The winners were the three incumbents, Mullins, Shar Amner and Whatarangi Murphy-Peehi. Mullins said this could be a signal that shareholders want the incorporation's eight-year programme to increase profitability to continue.
She was impressed by the talent of the others who stood - Steph Osborne, Chris Kumeroa, Murray Haitana and Sarah Bell.
"It's good to have the consistency, and it's really great to have people stepping up too."
After the meeting everyone sat down to a lunch, and there was a lot of talk and greeting.
"It seems like people come not just to hear and to understand what's going on but they also come to catch up with family and friends and new acquaintances."
For the first time the meeting was filmed and available online for people who couldn't get there, which was appreciated.
Its Te Āti Hau Trust gave out $317,048 in education, cultural, event and kaumātua grants this year.
It is in year three of an eight-year programme to increase profitability while maintaining and improving care for the environment.
Part of that has been the launch of its own brand, Awhi. The Awhi Ruapehu Angus brand was launched in Auckland in February, and the incorporation also provides a lot of beef to Angus Pure New Zealand.
Awhi Lamb is exported to the United States weekly, and there is also now Awhi Honey. Milk from its Ruapehu dairy unit could get the Awhi brand in future.
The incorporation has fewer stock, but production has increased.
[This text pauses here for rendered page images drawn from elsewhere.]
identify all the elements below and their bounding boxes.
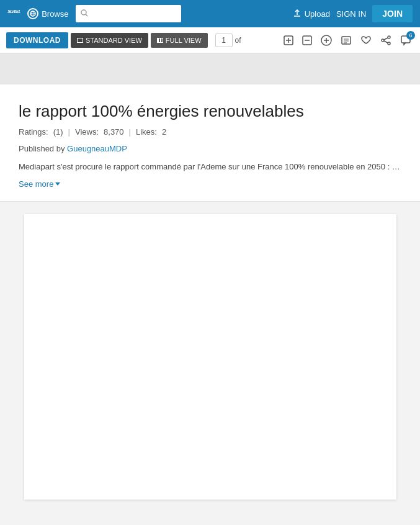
favorite-button[interactable] [358, 32, 374, 48]
share-button[interactable] [378, 32, 394, 48]
zoom-out-icon [302, 35, 312, 45]
globe-icon [30, 11, 36, 17]
publisher-link[interactable]: GueugneauMDP [67, 144, 127, 153]
nav-right: Upload SIGN IN JOIN [293, 5, 413, 22]
upload-icon [293, 9, 302, 19]
ratings-label: Ratings: [19, 127, 48, 137]
document-toolbar: DOWNLOAD STANDARD VIEW FULL VIEW 1 of [0, 27, 420, 53]
ratings-value: (1) [53, 127, 63, 137]
scribd-logo: Scribd. [7, 7, 20, 20]
comment-badge: 6 [406, 31, 415, 40]
download-label: DOWNLOAD [14, 36, 61, 45]
sign-in-button[interactable]: SIGN IN [336, 9, 366, 19]
see-more-label: See more [19, 179, 53, 189]
upload-button[interactable]: Upload [293, 9, 330, 19]
search-icon [81, 8, 88, 19]
upload-label: Upload [305, 9, 330, 19]
search-input[interactable] [91, 9, 176, 19]
share-icon [380, 35, 391, 46]
full-view-label: FULL VIEW [166, 37, 202, 44]
standard-view-icon [77, 38, 83, 43]
likes-label: Likes: [136, 127, 157, 137]
document-top-space [0, 53, 420, 84]
nav-left: Scribd. Browse [7, 5, 181, 22]
join-button[interactable]: JOIN [372, 5, 413, 22]
sign-in-label: SIGN IN [336, 9, 366, 19]
browse-label: Browse [42, 9, 68, 19]
toolbar-actions: 6 [281, 32, 414, 48]
views-value: 8,370 [104, 127, 124, 137]
join-label: JOIN [382, 9, 403, 19]
current-page: 1 [221, 36, 226, 45]
heart-icon [360, 35, 372, 46]
page-of-label: of [235, 36, 241, 45]
published-by: Published by GueugneauMDP [19, 144, 401, 153]
document-description: Mediapart s'est procuré le rapport comma… [19, 161, 401, 173]
svg-line-22 [384, 41, 388, 43]
read-button[interactable] [338, 32, 354, 48]
published-by-label: Published by [19, 144, 65, 153]
svg-point-20 [382, 39, 384, 42]
zoom-in-button[interactable] [281, 33, 296, 48]
document-info-panel: le rapport 100% énergies renouvelables R… [0, 84, 420, 202]
full-view-icon [157, 38, 163, 43]
page-indicator: 1 of [215, 34, 241, 47]
document-title: le rapport 100% énergies renouvelables [19, 102, 401, 121]
download-button[interactable]: DOWNLOAD [6, 32, 68, 48]
sep-1: | [68, 127, 70, 137]
add-icon [321, 35, 332, 46]
svg-line-4 [86, 14, 87, 16]
svg-point-19 [388, 42, 390, 45]
chevron-down-icon [55, 182, 60, 186]
sep-2: | [129, 127, 131, 137]
top-navigation: Scribd. Browse [0, 0, 420, 27]
likes-value: 2 [162, 127, 166, 137]
document-area: le rapport 100% énergies renouvelables R… [0, 53, 420, 525]
search-bar[interactable] [76, 5, 181, 22]
current-page-box: 1 [215, 34, 233, 47]
browse-icon [27, 8, 38, 19]
zoom-out-button[interactable] [300, 33, 315, 48]
standard-view-button[interactable]: STANDARD VIEW [71, 33, 148, 48]
views-label: Views: [75, 127, 99, 137]
document-viewer [0, 202, 420, 500]
zoom-in-icon [284, 35, 293, 45]
read-icon [341, 35, 352, 46]
document-meta: Ratings: (1) | Views: 8,370 | Likes: 2 [19, 127, 401, 137]
svg-point-18 [388, 36, 390, 38]
see-more-button[interactable]: See more [19, 179, 60, 189]
browse-button[interactable]: Browse [27, 8, 68, 19]
svg-line-21 [384, 38, 388, 40]
add-button[interactable] [318, 32, 334, 48]
full-view-button[interactable]: FULL VIEW [151, 33, 208, 48]
svg-point-3 [81, 10, 86, 15]
standard-view-label: STANDARD VIEW [86, 37, 142, 44]
document-page [24, 214, 396, 500]
comment-button[interactable]: 6 [398, 32, 414, 48]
Staff numbers have risen to 68, doubling in five years, boosted by the beekeeping operation.
In other developments, management of the incorporation's Hapuawhenua dairy unit has been brought back inhouse. That makes it easier to meet the incorporation's "quite strict" standards - including those for animal welfare.
"The animals on our farms can get the best of life while they're with us," Mullins said.
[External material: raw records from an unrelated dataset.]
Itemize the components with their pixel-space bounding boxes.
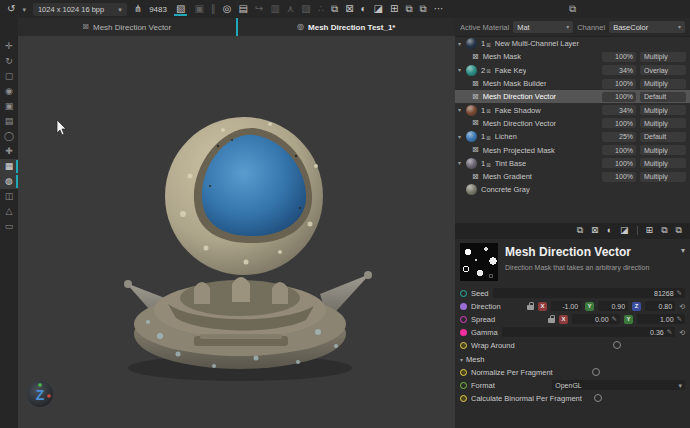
opacity-field[interactable]: 34% xyxy=(602,65,636,75)
edit-icon[interactable]: ✎ xyxy=(677,316,682,323)
opacity-field[interactable]: 100% xyxy=(602,118,636,128)
tool-material-view[interactable]: ◍ xyxy=(0,174,18,189)
blend-mode-dropdown[interactable]: Multiply xyxy=(640,118,686,128)
layer-row-mesh-mask[interactable]: ⊠ Mesh Mask 100% Multiply xyxy=(455,50,690,63)
opacity-field[interactable]: 100% xyxy=(602,79,636,89)
add-layer-icon[interactable]: ⧉ xyxy=(661,226,667,235)
opacity-field[interactable]: 100% xyxy=(602,145,636,155)
wrap-around-toggle[interactable] xyxy=(613,341,621,349)
random-seed-icon[interactable]: ⋔ xyxy=(134,4,142,14)
tool-add[interactable]: ✚ xyxy=(0,144,18,159)
opacity-field[interactable]: 100% xyxy=(602,52,636,62)
blend-mode-dropdown[interactable]: Multiply xyxy=(640,79,686,89)
export-icon[interactable]: ◎ xyxy=(223,4,232,14)
viewport-3d[interactable]: Z xyxy=(18,36,455,428)
blend-mode-dropdown[interactable]: Multiply xyxy=(640,145,686,155)
duplicate-layer-icon[interactable]: ⧉ xyxy=(420,4,427,14)
tool-clipboard[interactable]: ▤ xyxy=(0,114,18,129)
add-layer-icon[interactable]: ⧉ xyxy=(405,4,412,14)
layer-row-lichen[interactable]: ▾ 1 ⊠ Lichen 25% Default xyxy=(455,130,690,143)
lock-icon[interactable] xyxy=(548,318,555,323)
contrast-icon[interactable]: ◐ xyxy=(607,226,612,235)
collapse-chevron-icon[interactable]: ▾ xyxy=(681,243,685,281)
hierarchy-icon[interactable]: ⋏ xyxy=(287,4,294,14)
layer-row-new-multi-channel[interactable]: ▾ 1 ⊠ New Multi-Channel Layer xyxy=(455,37,690,50)
opacity-field[interactable]: 34% xyxy=(602,105,636,115)
caret-down-icon[interactable]: ▾ xyxy=(458,160,466,166)
format-dropdown[interactable]: OpenGL ▾ xyxy=(552,380,685,390)
spread-x-input[interactable]: 0.00 ✎ xyxy=(572,314,620,324)
crop-icon[interactable]: ⧉ xyxy=(331,4,338,14)
tool-camera[interactable]: ◫ xyxy=(0,189,18,204)
tab-mesh-direction-test[interactable]: ◎ Mesh Direction Test_1* xyxy=(238,18,456,36)
blend-mode-dropdown[interactable]: Overlay xyxy=(640,65,686,75)
image-bookmark-icon[interactable]: ◪ xyxy=(620,226,629,235)
tool-cone[interactable]: △ xyxy=(0,204,18,219)
view-3d-icon[interactable]: ▧ xyxy=(174,3,187,16)
layer-row-mesh-mask-builder[interactable]: ⊠ Mesh Mask Builder 100% Multiply xyxy=(455,77,690,90)
blend-mode-dropdown[interactable]: Default xyxy=(640,92,686,102)
direction-y-input[interactable]: 0.90 xyxy=(598,301,628,311)
contrast-icon[interactable]: ◐ xyxy=(361,4,367,14)
layers-panel-icon[interactable]: ⧉ xyxy=(569,4,576,14)
layer-row-mesh-direction-vector-selected[interactable]: ⊠ Mesh Direction Vector 100% Default xyxy=(455,90,690,103)
edit-icon[interactable]: ✎ xyxy=(667,329,672,336)
layer-row-tint-base[interactable]: ▾ 1 ⊠ Tint Base 100% Multiply xyxy=(455,157,690,170)
direction-z-input[interactable]: 0.80 xyxy=(645,301,675,311)
save-as-icon[interactable]: ▥ xyxy=(270,4,279,14)
binormal-toggle[interactable] xyxy=(594,394,602,402)
opacity-field[interactable]: 100% xyxy=(602,158,636,168)
layer-row-concrete-gray[interactable]: Concrete Gray xyxy=(455,183,690,196)
mesh-section-header[interactable]: ▾ Mesh xyxy=(460,354,685,366)
undo-chevron-icon[interactable]: ▾ xyxy=(22,6,26,13)
crop-icon[interactable]: ⧉ xyxy=(577,226,583,235)
tool-move[interactable]: ✛ xyxy=(0,39,18,54)
image-icon[interactable]: ▨ xyxy=(301,4,310,14)
nodes-icon[interactable]: ∴ xyxy=(318,4,324,14)
reset-icon[interactable]: ⟲ xyxy=(679,303,685,310)
material-dropdown[interactable]: Mat ▾ xyxy=(513,21,573,33)
caret-down-icon[interactable]: ▾ xyxy=(458,41,466,47)
duplicate-layer-icon[interactable]: ⧉ xyxy=(676,226,682,235)
edit-icon[interactable]: ✎ xyxy=(677,290,682,297)
layer-row-mesh-direction-vector-2[interactable]: ⊠ Mesh Direction Vector 100% Multiply xyxy=(455,117,690,130)
resolution-dropdown[interactable]: 1024 x 1024 16 bpp ▾ xyxy=(33,3,127,16)
blend-mode-dropdown[interactable]: Multiply xyxy=(640,172,686,182)
redo-icon[interactable]: ↪ xyxy=(255,4,263,14)
gamma-slider[interactable]: 0.36 ✎ xyxy=(502,327,675,337)
split-view-icon[interactable]: ∥ xyxy=(211,4,216,14)
tab-mesh-direction-vector[interactable]: ⊠ Mesh Direction Vector xyxy=(18,18,236,36)
opacity-field[interactable]: 100% xyxy=(602,92,636,102)
lock-icon[interactable] xyxy=(527,305,534,310)
caret-down-icon[interactable]: ▾ xyxy=(458,107,466,113)
view-2d-icon[interactable]: ▣ xyxy=(194,4,203,14)
layer-row-mesh-gradient[interactable]: ⊠ Mesh Gradient 100% Multiply xyxy=(455,170,690,183)
blend-mode-dropdown[interactable]: Multiply xyxy=(640,52,686,62)
layer-row-mesh-projected-mask[interactable]: ⊠ Mesh Projected Mask 100% Multiply xyxy=(455,143,690,156)
add-folder-icon[interactable]: ⊞ xyxy=(390,4,398,14)
tool-grid-view[interactable]: ▦ xyxy=(0,159,18,174)
tool-frame[interactable]: ▢ xyxy=(0,69,18,84)
spread-y-input[interactable]: 1.00 ✎ xyxy=(637,314,685,324)
tool-rotate[interactable]: ↻ xyxy=(0,54,18,69)
edit-icon[interactable]: ✎ xyxy=(612,316,617,323)
save-icon[interactable]: ▤ xyxy=(239,4,248,14)
opacity-field[interactable]: 25% xyxy=(602,132,636,142)
seed-input[interactable]: 81268 ✎ xyxy=(493,288,685,298)
blend-mode-dropdown[interactable]: Multiply xyxy=(640,158,686,168)
caret-down-icon[interactable]: ▾ xyxy=(458,134,466,140)
layer-row-fake-shadow[interactable]: ▾ 1 ⊠ Fake Shadow 34% Multiply xyxy=(455,103,690,116)
channel-dropdown[interactable]: BaseColor ▾ xyxy=(609,21,685,33)
blend-mode-dropdown[interactable]: Multiply xyxy=(640,105,686,115)
undo-icon[interactable]: ↺ xyxy=(7,4,15,14)
mask-icon[interactable]: ⊠ xyxy=(591,226,599,235)
reset-icon[interactable]: ⟲ xyxy=(679,329,685,336)
mask-icon[interactable]: ⊠ xyxy=(345,4,353,14)
tool-display[interactable]: ▭ xyxy=(0,219,18,234)
tool-circle-select[interactable]: ◯ xyxy=(0,129,18,144)
layer-row-fake-key[interactable]: ▾ 2 ⊠ Fake Key 34% Overlay xyxy=(455,64,690,77)
caret-down-icon[interactable]: ▾ xyxy=(458,67,466,73)
image-bookmark-icon[interactable]: ◪ xyxy=(374,4,383,14)
direction-x-input[interactable]: -1.00 xyxy=(551,301,581,311)
tool-capture[interactable]: ▣ xyxy=(0,99,18,114)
And three of its stations have been merged, in a move that will stop inappropriate and unsustainable land use, fence off erosion-prone areas and veer production away from sheep and beef and toward honey, mānuka and wetlands.
This season the incorporation should be able to put organic honey, sourced from the remote Whanganui basin, on the market.
"There's quite a substantive block that qualifies for organic certification."
It will no longer do any cropping on slopes of more than 20 degrees, and Ruapehu iwi Ngāti Rangi has taken on monitoring its waterways.
Six students from its Awhiwhenua cadet training school - based at Te Pa Station - graduated at the AGM, and those that achieve have work and accommodation at three other stations.
The incorporation aims to provide jobs for its own, and career pathways that allow them to look further up the value chain, Mullins said.
"It's really inspiring to see those coming through."
The chief executive officer is Andrew Beijeman, who said the total worth of the business is about $160 million, and its debt is $39.6m. It sold $24m-worth of product, an increase of $2.35m on the previous year.
That figure was boosted by high prices, and Beijeman expects those to continue into the next year. It had a net surplus of $3.2m.
That's not a big return on a large asset, but he said it is typical for a farming business.
In the past few years farming profitability has been based mainly on capital gain - and it's hard to put a value on the incorporation's land.
Its eight-year programme is aimed at increasing profit, and has already tripled that from $1m in 2015.
Some shareholders were unhappy with the debt level, which has increased from $31m in the previous year. The increase does not breach limits imposed by its bank and is due to saleable product that has not be sold yet, Beijeman said.
Some of that is $3.3m for lambs, which are being held for weekly supply to the US. Another $2.7m is honey that is harvested but not yet sold.
Prices for honey with low levels of ultra mānuka factor (UMF) have dropped, but the incorporation didn't have much of that, Beijeman said.
"The business is continuing to give growth, not just in profit but in the long-term future of the business. The brand is growing, the environmental footprint is decreasing. We are doing good things in a lot of places," he said.